"Jungle" de Calais : début de la construction d'un mur loin de faire l'unanimité
Malgré des oppositions tous azimuts et la promesse gouvernementale d'une fermeture rapide de la "Jungle", mardi a débuté la construction d'un mur "anti-intrusions" censé protéger les accès au port de Calais des assauts répétés de migrants pour passer en Grande-Bretagne.
A quelques centaines de mètres du camp de la lande (son nom officiel), où vivent 6.900 migrants, selon les autorités - 10.000 selon deux associations -, le béton a commencé d'être coulé, sur 50 mètres de long et un de profondeur, à deux mètres de la rocade portuaire, derrière la barrière de sécurité.
Le mur, qui sera "végétalisé", fera un kilomètre de long, pour 4 mètres de haut. S'il revêt une forte charge symbolique, il ne fera que prolonger les quelque 30 kilomètres de grillage, surmontés ici ou là de barbelés, installés depuis l'été 2015 pour protéger le port et la rocade portuaire. Le mur sera constitué de panneaux en béton armé encastrés dans des supports métalliques, permettant "un éventuel démontage" de l'ouvrage, entièrement financé par les Britanniques, pour un coût estimé à 2,7 millions d'euros.
Les travaux doivent se terminer "avant la fin de l'année", d'après la préfecture du Pas-de-Calais. La construction doit encore durer huit à douze semaines, la végétalisation prendra six semaines et la pose du système de vidéosurveillance et d’éclairage huit semaines, selon la calendrier prévisionnel.
Malgré l'engagement du ministre de l'Intérieur, Bernard Cazeneuve, de démanteler "rapidement" la "Jungle", le gouvernement veut envoyer un signal dissuasif aux futurs candidats à l'émigration clandestine et aux passeurs, défendant une "stratégie globale de long terme pour diminuer l’attractivité du Calaisis". Et ce à quelques jours de la venue de François Hollande, annoncée pour "fin septembre" à Calais par M. Cazeneuve.
Ce mur, qui est aussi un mur anti-bruit, est censé empêcher les migrants de la "Jungle" de se rendre sur la rocade portuaire qu'ils prennent régulièrement d'assaut. Ils y érigent des barrages de fortune et ralentissent les camions se rendant en Grande-Bretagne, pour tenter de s'y cacher.
Cependant, seuls les milieux économiques applaudissent.

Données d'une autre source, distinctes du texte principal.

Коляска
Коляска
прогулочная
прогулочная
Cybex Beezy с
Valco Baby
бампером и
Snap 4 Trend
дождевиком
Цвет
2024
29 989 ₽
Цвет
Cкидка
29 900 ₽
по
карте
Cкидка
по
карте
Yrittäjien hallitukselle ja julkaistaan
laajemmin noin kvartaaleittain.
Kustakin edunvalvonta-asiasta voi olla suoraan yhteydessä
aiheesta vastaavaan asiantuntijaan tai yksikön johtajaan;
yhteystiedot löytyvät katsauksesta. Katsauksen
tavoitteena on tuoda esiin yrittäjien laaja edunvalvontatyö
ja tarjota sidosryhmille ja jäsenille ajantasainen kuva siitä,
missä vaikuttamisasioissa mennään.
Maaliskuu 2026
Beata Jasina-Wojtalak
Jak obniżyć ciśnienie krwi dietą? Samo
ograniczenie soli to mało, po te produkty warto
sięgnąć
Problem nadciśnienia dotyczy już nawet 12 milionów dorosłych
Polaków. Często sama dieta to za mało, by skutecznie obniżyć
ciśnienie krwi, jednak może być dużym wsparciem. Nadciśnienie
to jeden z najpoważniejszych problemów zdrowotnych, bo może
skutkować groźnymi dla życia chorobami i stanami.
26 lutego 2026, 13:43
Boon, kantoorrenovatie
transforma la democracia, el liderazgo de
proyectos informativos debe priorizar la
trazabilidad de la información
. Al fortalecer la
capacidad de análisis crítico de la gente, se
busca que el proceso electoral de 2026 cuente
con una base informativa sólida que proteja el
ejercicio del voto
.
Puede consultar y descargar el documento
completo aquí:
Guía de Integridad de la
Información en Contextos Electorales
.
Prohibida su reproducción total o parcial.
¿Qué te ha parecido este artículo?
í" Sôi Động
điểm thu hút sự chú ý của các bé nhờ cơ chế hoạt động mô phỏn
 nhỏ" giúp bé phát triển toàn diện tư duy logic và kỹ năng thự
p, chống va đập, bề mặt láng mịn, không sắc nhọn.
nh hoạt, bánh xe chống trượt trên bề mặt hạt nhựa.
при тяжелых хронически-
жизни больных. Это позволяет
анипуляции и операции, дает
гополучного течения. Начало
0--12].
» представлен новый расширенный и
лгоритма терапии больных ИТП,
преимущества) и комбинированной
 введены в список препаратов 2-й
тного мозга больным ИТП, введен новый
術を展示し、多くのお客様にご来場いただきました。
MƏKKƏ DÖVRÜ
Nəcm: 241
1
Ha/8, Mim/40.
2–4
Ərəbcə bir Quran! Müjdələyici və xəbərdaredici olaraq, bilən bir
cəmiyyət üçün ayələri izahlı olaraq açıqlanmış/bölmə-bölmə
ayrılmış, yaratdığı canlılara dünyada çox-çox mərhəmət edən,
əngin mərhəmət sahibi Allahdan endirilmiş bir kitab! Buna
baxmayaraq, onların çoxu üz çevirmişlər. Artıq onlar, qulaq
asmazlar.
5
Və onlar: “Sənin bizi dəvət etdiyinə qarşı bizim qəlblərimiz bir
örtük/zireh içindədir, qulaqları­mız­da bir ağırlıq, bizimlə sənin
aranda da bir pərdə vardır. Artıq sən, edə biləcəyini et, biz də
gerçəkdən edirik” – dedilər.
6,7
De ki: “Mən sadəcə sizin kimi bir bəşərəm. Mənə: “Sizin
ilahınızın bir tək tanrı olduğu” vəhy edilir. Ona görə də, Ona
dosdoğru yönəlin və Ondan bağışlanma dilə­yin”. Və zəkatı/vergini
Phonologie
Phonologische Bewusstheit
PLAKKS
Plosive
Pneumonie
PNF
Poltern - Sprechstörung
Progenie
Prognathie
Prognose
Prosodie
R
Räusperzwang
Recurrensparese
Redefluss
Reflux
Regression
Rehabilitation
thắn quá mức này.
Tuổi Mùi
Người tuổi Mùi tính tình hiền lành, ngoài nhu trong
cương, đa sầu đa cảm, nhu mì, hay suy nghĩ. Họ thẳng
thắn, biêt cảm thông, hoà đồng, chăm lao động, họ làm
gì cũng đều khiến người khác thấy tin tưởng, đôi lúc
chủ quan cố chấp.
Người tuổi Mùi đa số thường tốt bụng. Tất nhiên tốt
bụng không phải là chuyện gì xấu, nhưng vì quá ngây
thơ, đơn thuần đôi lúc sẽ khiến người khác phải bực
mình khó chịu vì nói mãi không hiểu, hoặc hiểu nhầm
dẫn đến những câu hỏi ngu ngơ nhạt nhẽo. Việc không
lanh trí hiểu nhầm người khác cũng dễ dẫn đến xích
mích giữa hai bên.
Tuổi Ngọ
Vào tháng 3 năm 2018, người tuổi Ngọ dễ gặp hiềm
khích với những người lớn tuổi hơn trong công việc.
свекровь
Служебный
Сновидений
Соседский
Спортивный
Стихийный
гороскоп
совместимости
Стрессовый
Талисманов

Dès la nuit tombée, Les migrants "placent des troncs d'arbre, des branchages, des bonbonnes de gaz... On ne peut plus continuer à subir ces assauts répétés", avait expliqué le PDG du port Jean-Marc Puissesseau.
Face à lui, responsables d'ONG et élus locaux opposés au gouvernement s'accordent sur le fait "qu'il ne résoudra en rien les problèmes".
"Symboliquement et psychologiquement, ce mur marque profondément. Mais c'est une très mauvaise façon d'utiliser l'argent des Britanniques. Les incidents ont lieu sur la rocade mais aussi déjà un peu plus loin sur l'A16. Si on veut éviter qu'ils y accèdent, il faudrait poursuivre sa construction jusqu'à Dunkerque, Saint-Omer, voire Lille", ironise François Guennoc, de l'Auberge des migrants.
Pour la maire de Calais Natacha Bouchart (LR), "ce mur n'a plus lieu d'être" depuis que Bernard Cazeneuve est venu sur place annoncer le 2 septembre la fermeture "le plus rapidement possible" du plus grand bidonville de France. Son voisin, le maire de Marck-en-Calaisis Pierre-Henri Dumont (LR), devait faire voter ce mardi soir par son conseil municipal une motion d'opposition, à la construction du mur, refusant que "la Côte d'Opale soit défigurée par des murs érigés un peu partout".
Même le député PS de Calais Yann Capet est circonspect. "La seule chose qui améliorera durablement le situation (...) c'est le démantèlement du camp", a-t-il affirmé à l'AFP.
Paradoxalement, les riverains non plus ne sont pas enthousiastes. "Le côté anti-bruit, ce n'est que des bêtises", s'énerve Bernard, dont la maison se situe à moins de 100 mètres du futur mur. "Quant au visuel, ajoute-t-il, ça va être une cochonnerie".